I spotted Felix standing under a black GTO, one I hadn’t seen in the shop before. He spun when he heard my footsteps echoing off the garage.
“Shit. Don’t sneak up on me,” he said.
“Sorry, slow day?”
He looked up and I saw that the car was completely gutted.
“Special delivery,” he said.
“For who? The mob?”
“Hey, hey.” He raised a hand. “Lower your voice.” He nodded to a table covered in shiny chrome parts. “Check it out. We’re putting in a new street engine. Seven-hundred horsepower. This things gonna fuckin’ fly.”
I brushed the finish. I’d never seen one in person, though I’d watched my uncle drool over plenty all of those Saturday afternoons we used to spend watching car shows on TV.
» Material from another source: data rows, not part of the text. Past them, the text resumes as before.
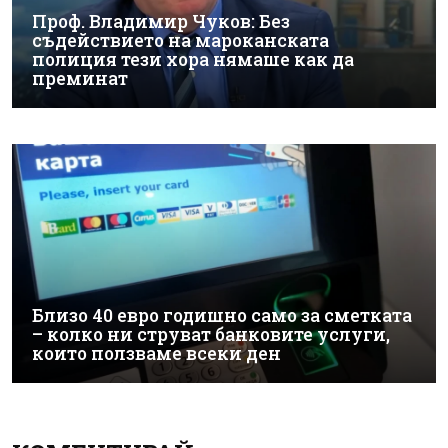
Проф. Владимир Чуков: Без
съдействието на мароканската
полиция тези хора нямаше как да
преминат
Близо 40 евро годишно само за сметката
– колко ни струват банковите услуги,
които ползваме всеки ден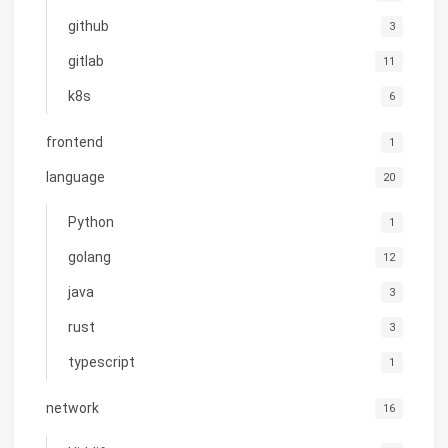
github
3
gitlab
11
k8s
6
frontend
1
language
20
Python
1
golang
12
java
3
rust
3
typescript
1
network
16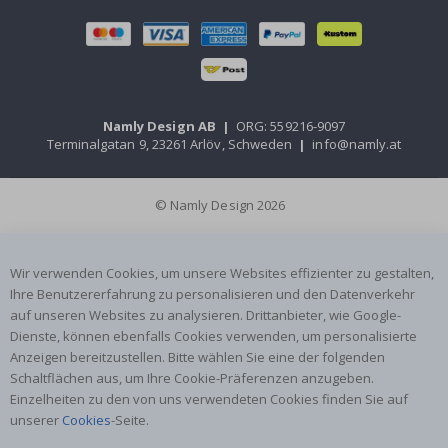
Namly Design AB
|
ORG: 559216-9097
Terminalgatan 9, 23261 Arlöv, Schweden
|
info@namly.at
© Namly Design 2026
Wir verwenden Cookies, um unsere Websites effizienter zu gestalten,
Ihre Benutzererfahrung zu personalisieren und den Datenverkehr
auf unseren Websites zu analysieren. Drittanbieter, wie Google-
Dienste, können ebenfalls Cookies verwenden, um personalisierte
Anzeigen bereitzustellen. Bitte wählen Sie eine der folgenden
Schaltflächen aus, um Ihre Cookie-Präferenzen anzugeben.
Einzelheiten zu den von uns verwendeten Cookies finden Sie auf
unserer
Cookies
-Seite.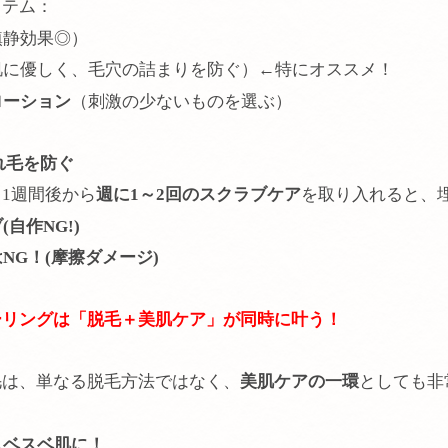
イテム：
鎮静効果◎）
肌に優しく、毛穴の詰まりを防ぐ）←特にオススメ！
ローション
（刺激の少ないものを選ぶ）
れ毛を防ぐ
1週間後から
週に1～2回のスクラブケア
を取り入れると、
(
自作NG!)
NG！(
摩擦ダメージ)
ガーリングは「脱毛＋美肌ケア」が同時に叶う！
毛は、単なる脱毛方法ではなく、
美肌ケアの一環
としても非
！
スベスベ肌に！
I ran my hand along the valves “And the camshaft?”
“Hydraulic roller, of course.”
“Any of these up for auction?” I asked, patting a valve spring that would have looked awesome on my sculpture.
“Yeah, right. I’ll take you to the scraps.”
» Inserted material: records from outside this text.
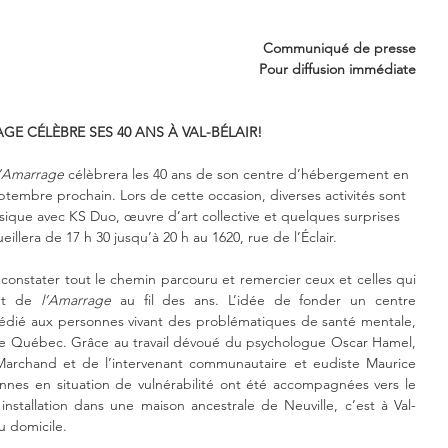
Communiqué de presse
Pour diffusion immédiate
GE CÉLÈBRE SES 40 ANS À VAL-BÉLAIR!
’Amarrage
 célèbrera les 40 ans de son centre d’hébergement en 
eptembre prochain. Lors de cette occasion, diverses activités sont 
que avec KS Duo, œuvre d’art collective et quelques surprises 
illera de 17 h 30 jusqu’à 20 h au 1620, rue de l’Éclair.
 constater tout le chemin parcouru et remercier ceux et celles qui 
nt de 
l’Amarrage
 au fil des ans. L’idée de fonder un centre 
dié aux personnes vivant des problématiques de santé mentale, 
de Québec. Grâce au travail dévoué du psychologue Oscar Hamel, 
 Marchand et de l’intervenant communautaire et eudiste Maurice 
nnes en situation de vulnérabilité ont été accompagnées vers le 
nstallation dans une maison ancestrale de Neuville, c’est à Val-
lu domicile.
I followed Felix to the back where they kept the recently dismembered—tables covered in glinting metal, garbage cans filled to the brim with scraps.
“Anything good?” I said, picking through a pile of license plates. “You guys sure do get a lot of these.”
“We’re the only shop that can do an exterior paint job in one night.” He winked. “In the dark.”
“Didn’t need to know that.”
“Don’t worry, it’s totally illegal.”
I tucked a few cracked spotlights into my bag along with a few of those license plates—one from Kansas, one from New Mexico.
“Sorry you missed the deadline,” he said. “That blows.”
“I’ve still got another shot. Have you applied anywhere yet?”
“Who? Me? Um, no, I’ll be here.”
I nodded. “Take over the family business. That’s cool.”
Felix had never been big on school. He was always that one kid who turned his pencil into a drumstick and every assignment into a paper football. He always had to be doing something with his hands, a tick that was perfect for being a mechanic.
But I knew that wasn’t the only reason Felix wasn’t going away to school. He had four younger siblings and after his grandmother had a stroke last year and went to live with them, they suddenly became his responsibility. I remembered us sitting on his back porch one afternoon, me teaching him how to French braid his little sister’s hair s
o he could do it for her before school in the mornings. Half an hour and a few expletives later, he was a total pro, two more sisters perched at his knees, waiting for their turn.
“Yeah.” Felix jumped up on one of the tables, swinging his legs. “I like it. It’s not so bad.” He cleared his throat. “So uh, is Dani going with you? Away to school, I mean.”
“I don’t know. School’s not really her thing. Why?” I said, eyeing him.
“Just asking.”
“Sure.” I grabbed some silver and copper coils, oil slipping under my fingernails. I raked them on my jeans. “You know Matt’s got two more weeks. Tops.”
Felix laughed. “Wow, that’s pretty serious.”
“Yeah, I think it’ll be a new record.”
I stuffed one last scrap of metal in my bag, the shiny partial exterior of a bumper, and then tried to wrestle it closed. It finally snapped shut and I looked up at Felix.
“You know she’s scared right?”
That’s all it was. Because even though Dani was afraid to be alone she was also afraid to get hurt again. Because the moment you find out you’re not exempt from heartache, it feels like that’s all you’re good for. Getting your heart broken. Breaking someone else’s. I knew Dani had feelings for Felix and so did she. But she also knew how it would end, thought she did anyway, and it was that anticipation that kept her at bay. Even if it meant she’d be crying over losers like Matt the rest of her life.
Felix stared at the ground. “I know.”
“She’ll come around,” I said, even though I wasn’t so sure.
He flicked a drill bit across the table and it spun.
“She knows you’d be good for her,” I said.
“Yeah, well no one ever wants what’s good for them, do they?”
I bent down, angling my face in his line of sight. “Don’t give up.” I patted my bag. “Thanks for the goods. There won’t be black sedans full of FBI agents waiting for me outside will there?”
“Don’t worry,” he said. “We paid them off. You’re good to go.”